See options for :ref:`built-in scheduler<resources-scheduler>`.

Overriding Resource Auto-Detection

Note that "cores_on_node" and "gpus_on_node" are supported for backward compatibility, but use of :ref:`Platform specification<datastruct-platform-specs>` is recommended for these settings.

.. dropdown:: Resource Info Fields

    The allowable ``libE_specs["resource_info"]`` fields are::

        "cores_on_node" [tuple (int, int)]:
            Tuple (physical cores, logical cores) on nodes.

        "gpus_on_node" [int]:
            Number of GPUs on each node.

        "node_file" [str]:
            Name of file containing a node-list. Default is "node_list".
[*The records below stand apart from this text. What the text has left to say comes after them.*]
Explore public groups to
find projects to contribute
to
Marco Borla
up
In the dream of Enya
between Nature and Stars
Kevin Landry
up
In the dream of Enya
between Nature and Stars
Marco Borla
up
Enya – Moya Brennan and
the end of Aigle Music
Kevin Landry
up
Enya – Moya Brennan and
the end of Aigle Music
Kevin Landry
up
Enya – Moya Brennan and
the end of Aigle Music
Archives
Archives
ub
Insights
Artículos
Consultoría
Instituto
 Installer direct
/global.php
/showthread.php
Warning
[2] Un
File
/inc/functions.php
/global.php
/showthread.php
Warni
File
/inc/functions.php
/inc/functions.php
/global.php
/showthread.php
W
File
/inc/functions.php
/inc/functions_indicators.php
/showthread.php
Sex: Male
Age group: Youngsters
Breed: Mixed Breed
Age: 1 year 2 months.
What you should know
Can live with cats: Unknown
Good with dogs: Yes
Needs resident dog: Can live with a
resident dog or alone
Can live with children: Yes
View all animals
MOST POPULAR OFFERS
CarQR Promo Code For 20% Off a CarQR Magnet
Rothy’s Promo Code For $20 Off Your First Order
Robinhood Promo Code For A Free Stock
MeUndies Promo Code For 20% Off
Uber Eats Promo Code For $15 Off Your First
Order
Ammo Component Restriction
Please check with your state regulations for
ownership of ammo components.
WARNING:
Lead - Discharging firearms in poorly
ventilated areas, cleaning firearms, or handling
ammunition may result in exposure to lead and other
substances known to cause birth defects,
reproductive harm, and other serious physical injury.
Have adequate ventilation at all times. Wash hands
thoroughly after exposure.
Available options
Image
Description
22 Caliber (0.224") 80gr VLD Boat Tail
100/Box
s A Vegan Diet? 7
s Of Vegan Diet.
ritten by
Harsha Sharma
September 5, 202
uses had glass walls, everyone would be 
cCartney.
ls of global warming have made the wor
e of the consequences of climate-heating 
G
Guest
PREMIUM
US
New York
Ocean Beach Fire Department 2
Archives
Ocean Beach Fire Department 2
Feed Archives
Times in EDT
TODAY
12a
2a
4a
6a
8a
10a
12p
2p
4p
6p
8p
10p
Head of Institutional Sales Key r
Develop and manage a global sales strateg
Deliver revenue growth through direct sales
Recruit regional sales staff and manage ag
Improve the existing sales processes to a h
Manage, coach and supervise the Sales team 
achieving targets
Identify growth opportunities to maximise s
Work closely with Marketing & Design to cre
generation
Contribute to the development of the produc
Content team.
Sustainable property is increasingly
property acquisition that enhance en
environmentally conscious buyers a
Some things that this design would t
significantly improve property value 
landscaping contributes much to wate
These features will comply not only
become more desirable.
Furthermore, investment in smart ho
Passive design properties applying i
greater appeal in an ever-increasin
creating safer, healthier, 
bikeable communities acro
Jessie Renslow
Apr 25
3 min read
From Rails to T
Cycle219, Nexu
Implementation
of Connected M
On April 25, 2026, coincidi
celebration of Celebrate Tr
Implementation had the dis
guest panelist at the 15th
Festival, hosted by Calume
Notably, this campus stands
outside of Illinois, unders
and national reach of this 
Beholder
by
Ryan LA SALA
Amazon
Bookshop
        "nodelist_env_slurm" [str]:
            The environment variable giving a node list in Slurm format
            (Default: Uses ``SLURM_NODELIST``).  Queried only if
            a ``node_list`` file is not provided and the resource manager is
            enabled.

        "nodelist_env_cobalt" [str]:
            The environment variable giving a node list in Cobalt format
            (Default: Uses ``COBALT_PARTNAME``) Queried only
            if a ``node_list`` file is not provided and the resource manager
            is enabled.

        "nodelist_env_lsf" [str]:
            The environment variable giving a node list in LSF format
            (Default: Uses ``LSB_HOSTS``) Queried only
            if a ``node_list`` file is not provided and the resource manager
            is enabled.

        "nodelist_env_lsf_shortform" [str]:
            The environment variable giving a node list in LSF short-form
            format (Default: Uses ``LSB_MCPU_HOSTS``) Queried only
            if a ``node_list`` file is not provided and the resource manager is
            enabled.

    For example::

        customizer = {cores_on_node": (16, 64),
                    "node_file": "libe_nodes"}

        libE_specs["resource_info"] = customizer

Formatting Options for libE_stats File

The allowable libE_specs["stats_fmt"] fields are:

"task_timing" [bool] = ``False``:
    Outputs elapsed time for each task launched by the executor.

"task_datetime" [bool] = ``False``:
    Outputs the elapsed time and start and end time for each task launched by the executor.
    Can be used with the ``"plot_libe_tasks_util_v_time.py"`` to give task utilization plots.

"show_resource_sets" [bool] = ``False``:
    Shows the resource set IDs assigned to each worker for each call of the user function.